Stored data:
=======

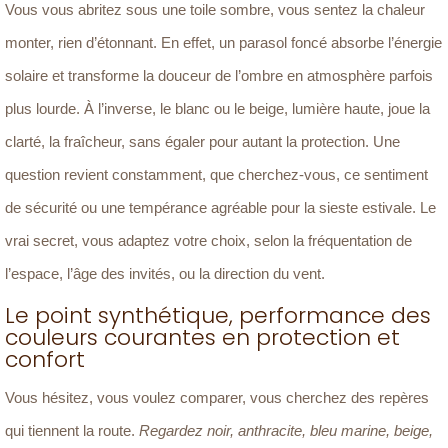
Vous vous abritez sous une toile sombre, vous sentez la chaleur
monter, rien d’étonnant. En effet, un parasol foncé absorbe l’énergie
solaire et transforme la douceur de l’ombre en atmosphère parfois
plus lourde. À l’inverse, le blanc ou le beige, lumière haute, joue la
clarté, la fraîcheur, sans égaler pour autant la protection. Une
question revient constamment, que cherchez-vous, ce sentiment
de sécurité ou une tempérance agréable pour la sieste estivale. Le
vrai secret, vous adaptez votre choix, selon la fréquentation de
l’espace, l’âge des invités, ou la direction du vent.
Le point synthétique, performance des
couleurs courantes en protection et
confort
Vous hésitez, vous voulez comparer, vous cherchez des repères
qui tiennent la route.
Regardez noir, anthracite, bleu marine, beige,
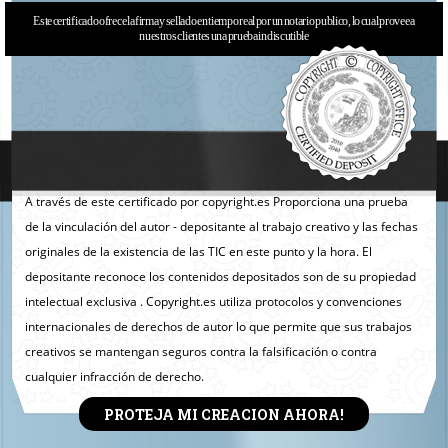
Este certificado ofrece la firma y sellado en tiempo real por un notario publico, lo cual provee a
nuestros clientes una prueba indiscutible
A través de este certificado por copyright.es Proporciona una prueba
de la vinculación del autor - depositante al trabajo creativo y las fechas
originales de la existencia de las TIC en este punto y la hora. El
depositante reconoce los contenidos depositados son de su propiedad
intelectual exclusiva . Copyright.es utiliza protocolos y convenciones
internacionales de derechos de autor lo que permite que sus trabajos
creativos se mantengan seguros contra la falsificación o contra
cualquier infracción de derecho.
PROTEJA MI CREACION AHORA!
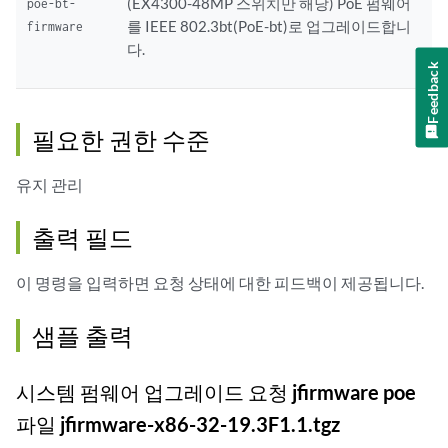
(EX4300-48MP 스위치만 해당) PoE 펌웨어
poe-bt-
를 IEEE 802.3bt(PoE-bt)로 업그레이드합니
firmware
다.
Feedback
필요한 권한 수준
유지 관리
출력 필드
이 명령을 입력하면 요청 상태에 대한 피드백이 제공됩니다.
샘플 출력
시스템 펌웨어 업그레이드 요청 jfirmware poe
파일 jfirmware-x86-32-19.3F1.1.tgz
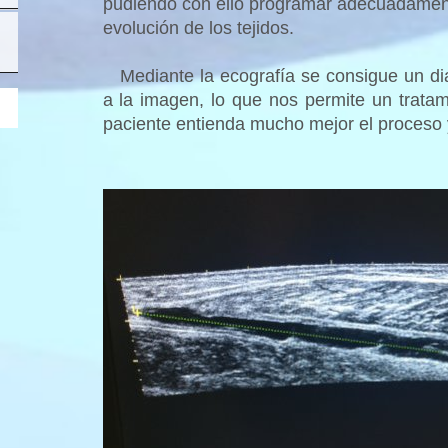
pudiendo con ello programar adecuadamente
evolución de los tejidos.
Mediante la ecografía se consigue un dia
a la imagen, lo que nos permite un trata
paciente entienda mucho mejor el proceso y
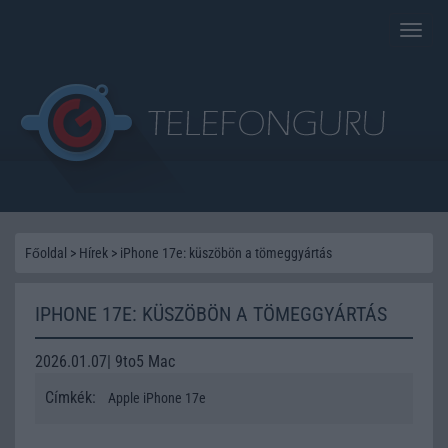
Toggle
naviga
Főoldal
>
Hírek
>
iPhone 17e: küszöbön a tömeggyártás
IPHONE 17E: KÜSZÖBÖN A TÖMEGGYÁRTÁS
2026.01.07| 9to5 Mac
Címkék:
Apple iPhone 17e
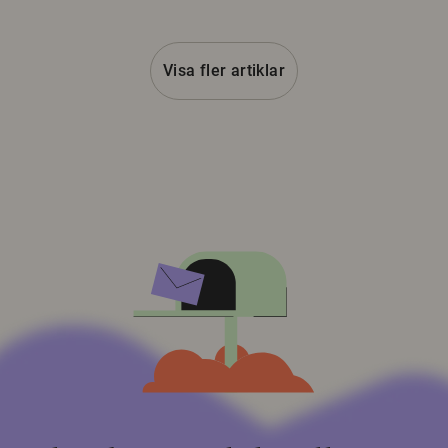
Visa fler artiklar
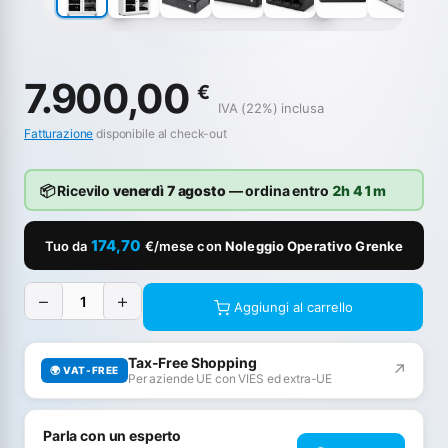
7.900,00
€
IVA (22%) inclusa
Fatturazione
disponibile al check-out
📦 Ricevilo
venerdì 7 agosto
— ordina entro
2h 41m
174,70
Tuo da
€/mese con
Noleggio Operativo Grenke
−
+
Aggiungi al carrello
Tax-Free Shopping
↗
🌍 VAT-FREE
Per aziende UE con VIES ed extra-UE
Parla con un esperto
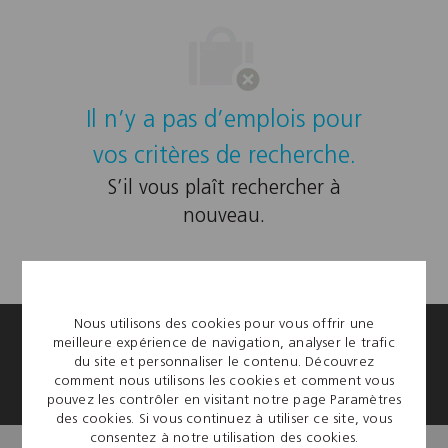
dessous
Il n’y a pas d’emplois pour
vos critères de recherche.
S’il vous plaît rechercher à
nouveau.
Nous utilisons des cookies pour vous offrir une
Paramètres des cookies du site carrière
meilleure expérience de navigation, analyser le trafic
du site et personnaliser le contenu. Découvrez
comment nous utilisons les cookies et comment vous
Renseignements personnels
pouvez les contrôler en visitant notre page Paramètres
des cookies. Si vous continuez à utiliser ce site, vous
consentez à notre utilisation des cookies.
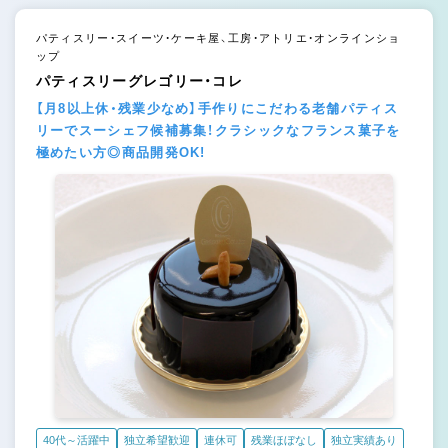
パティスリー・スイーツ・ケーキ屋、工房・アトリエ・オンラインショ
ップ
パティスリーグレゴリー・コレ
【月8以上休・残業少なめ】手作りにこだわる老舗パティス
リーでスーシェフ候補募集！クラシックなフランス菓子を
極めたい方◎商品開発OK!
40代～活躍中
独立希望歓迎
連休可
残業ほぼなし
独立実績あり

=======

= Your assignment =
The answer must be the part of the records that opens with the line containing "PROTEJA MI CREACION AHORA!" and closes with the line containing "comment nous utilisons", reproduced exactly, with no pictures.

= Task solution =
PROTEJA MI CREACION AHORA!
(EX4300-48MP 스위치만 해당) PoE 펌웨어
poe-bt-
를 IEEE 802.3bt(PoE-bt)로 업그레이드합니
firmware
다.
Feedback
필요한 권한 수준
유지 관리
출력 필드
이 명령을 입력하면 요청 상태에 대한 피드백이 제공됩니다.
샘플 출력
시스템 펌웨어 업그레이드 요청 jfirmware poe
파일 jfirmware-x86-32-19.3F1.1.tgz
pudiendo con ello programar adecuadamente
evolución de los tejidos.
Mediante la ecografía se consigue un dia
a la imagen, lo que nos permite un trata
paciente entienda mucho mejor el proceso y
Toggle
naviga
Főoldal
>
Hírek
>
iPhone 17e: küszöbön a tömeggyártás
IPHONE 17E: KÜSZÖBÖN A TÖMEGGYÁRTÁS
2026.01.07| 9to5 Mac
Címkék:
Apple iPhone 17e
Visa fler artiklar
7.900,00
€
IVA (22%) inclusa
Fatturazione
disponibile al check-out
📦 Ricevilo
venerdì 7 agosto
— ordina entro
2h 41m
174,70
Tuo da
€/mese con
Noleggio Operativo Grenke
−
+
Aggiungi al carrello
Tax-Free Shopping
↗
🌍 VAT-FREE
Per aziende UE con VIES ed extra-UE
Parla con un esperto
dessous
Il n’y a pas d’emplois pour
vos critères de recherche.
S’il vous plaît rechercher à
nouveau.
Nous utilisons des cookies pour vous offrir une
Paramètres des cookies du site carrière
meilleure expérience de navigation, analyser le trafic
du site et personnaliser le contenu. Découvrez
comment nous utilisons les cookies et comment vous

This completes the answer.